Espectáculo mundial
El Mundial de Fútbol reaparece cada cuatro años como el fenómeno de masas por excelencia. Quizás, la audiencia no se diferencie notablemente de la de los Juegos Olímpicos, pero la intensidad de la atención y el número de los implicados ha crecido aparatosamente. La imagen de los niños de cualquier aldea africana luciendo las camisetas que nombran a Ronaldinho, Del Piero o Beckham demuestra que no hay deporte más universal. El fútbol es hoy el patrón del valor deportivo, y aunque las naciones no se miden ahora por nada inequívoco, ¿quién duda de que el prestigio de Brasil debe mucho a la visibilidad de sus futbolistas? Ser aficionado al fútbol no se asocia ya con una cultura, una etnia, un nivel de vida, y ni siquiera, como antes, con ser varón. El fútbol ha estallado como la gran metáfora de la vida, caracterizada como nunca por la fuerza de lo imprevisible: la posibilidad de ganar o perder por una injusticia o un azar refleja la clase de mundo que ha establecido la globalización.

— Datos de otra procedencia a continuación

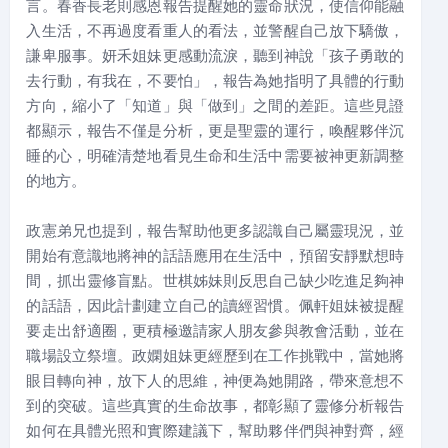
言。春香長老則感恩報告提醒她的靈命狀況，使信仰能融
入生活，不再過度看重人的看法，並警醒自己放下驕傲，
謙卑服事。妍禾姐妹更感動流淚，聽到神說「孩子勇敢的
去行動，有我在，不要怕」，報告為她指明了具體的行動
方向，縮小了「知道」與「做到」之間的差距。這些見證
都顯示，報告不僅是分析，更是聖靈的運行，喚醒夥伴沉
睡的心，明確清楚地看見生命和生活中需要被神更新調整
的地方。
政憲弟兄也提到，報告幫助他更多認識自己屬靈現況，並
開始有意識地將神的話語應用在生活中，預留安靜默想時
間，抓出靈修盲點。世棋姊妹則反思自己缺少吃進足夠神
的話語，因此計劃建立自己的讀經習慣。佩軒姐妹被提醒
要走出舒適圈，更積極邀請家人朋友參與教會活動，並在
職場設立祭壇。政嫻姐妹更經歷到在工作挑戰中，當她將
眼目轉向神，放下人的思維，神便為她開路，帶來意想不
到的突破。這些真實的生命故事，都彰顯了靈修分析報告
如何在具體光照和實際建議下，幫助夥伴們與神對齊，經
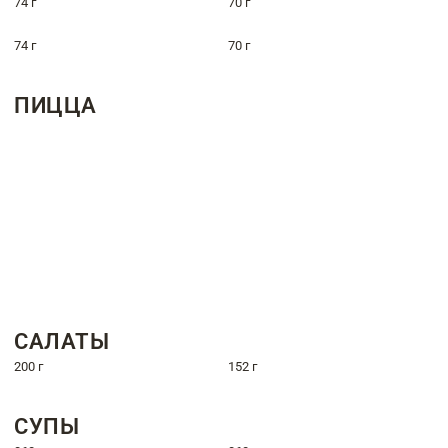
74 г
70 г
74 г
70 г
ПИЦЦА
САЛАТЫ
200 г
152 г
СУПЫ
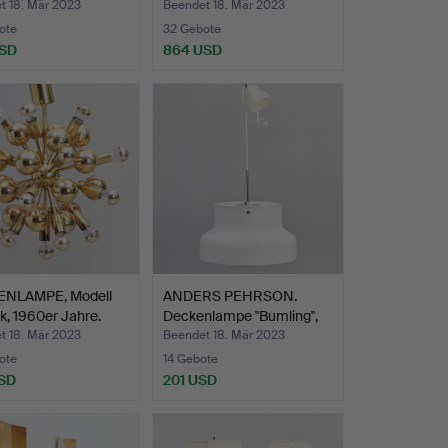
Innere…
t 18. Mär 2023
Beendet 18. Mär 2023
ote
32 Gebote
USD
864 USD
NLAMPE, Modell
ANDERS PEHRSON.
k, 1960er Jahre.
Deckenlampe "Bumling",
Ate…
t 18. Mär 2023
Beendet 18. Mär 2023
ote
14 Gebote
SD
201 USD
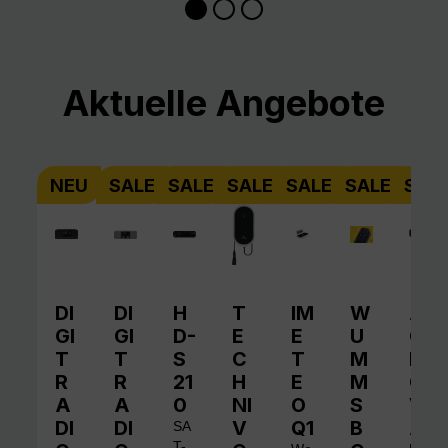
Produktgalerie überspringen
Aktuelle Angebote
NEU
SALE
SALE
SALE
SALE
SALE
SAL
DI
DI
H
T
IM
W
A
GI
GI
D-
E
E
U
QI
T
T
S
C
T
M
N
R
R
21
H
E
M
O
A
A
0
NI
O
S
V
DI
DI
V
Q1
B
A
SA
T-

Los aficionados seguirán adheridos a las peripecias de un equipo nacional y sus sentimientos ondearán de acuerdo a las proezas o los fracasos de sus colores; sin embargo, cada vez más, como han enseñado primero los clubes, la selección nacional no se compone exclusivamente de "hijos de la patria": no pocas formaciones nacionalizan extranjeros con el fin de reforzar su equipo. Esa adopción como propios de jugadores extranjeros, unida a la difusión por televisión de partidos entre equipos de todos los países, ha ido formando a un aficionado que conoce la alineación de los rivales y distingue a jugadores que admira tanto como a los de su país.

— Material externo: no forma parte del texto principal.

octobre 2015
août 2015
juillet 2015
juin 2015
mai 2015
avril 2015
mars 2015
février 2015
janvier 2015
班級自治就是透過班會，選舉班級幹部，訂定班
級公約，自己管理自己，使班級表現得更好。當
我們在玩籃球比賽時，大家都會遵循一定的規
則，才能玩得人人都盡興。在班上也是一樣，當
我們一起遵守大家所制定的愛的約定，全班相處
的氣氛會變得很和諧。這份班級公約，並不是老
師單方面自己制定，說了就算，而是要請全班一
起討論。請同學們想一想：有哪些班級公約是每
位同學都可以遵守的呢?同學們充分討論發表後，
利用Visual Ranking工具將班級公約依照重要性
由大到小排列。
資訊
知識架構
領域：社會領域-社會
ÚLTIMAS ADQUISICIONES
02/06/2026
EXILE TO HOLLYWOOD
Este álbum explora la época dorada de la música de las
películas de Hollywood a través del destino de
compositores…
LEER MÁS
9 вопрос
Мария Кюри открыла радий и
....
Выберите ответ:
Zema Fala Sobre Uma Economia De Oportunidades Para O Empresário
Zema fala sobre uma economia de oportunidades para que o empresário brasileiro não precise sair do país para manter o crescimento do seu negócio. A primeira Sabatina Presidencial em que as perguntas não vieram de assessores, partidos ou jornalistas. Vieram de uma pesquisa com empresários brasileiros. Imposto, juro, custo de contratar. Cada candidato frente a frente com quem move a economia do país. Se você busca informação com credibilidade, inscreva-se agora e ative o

Esta circulación futbolística (y futbolsística), en sintonía con otras manifestaciones de circulación transnacional, va transformando silenciosamente la pasión por la bandera y restando encono a las batallas, aunque se mantengan reductos de fanatismo. Ahora, por fin, se inicia fuera y dentro del fútbol una reconciliación de las diferencias hasta hacerlas tan inocuas que pueden jugar en el mismo equipo y bajo la misma camiseta. La selección española, con dos nacionalizados de conveniencia, es uno de los ejemplos. Lástima que acaso no sea suficiente para conferirle un impulso tal que pudiera todavía transmitirnos siquiera la ilusión de que no será derrotada a la altura de los mediocres.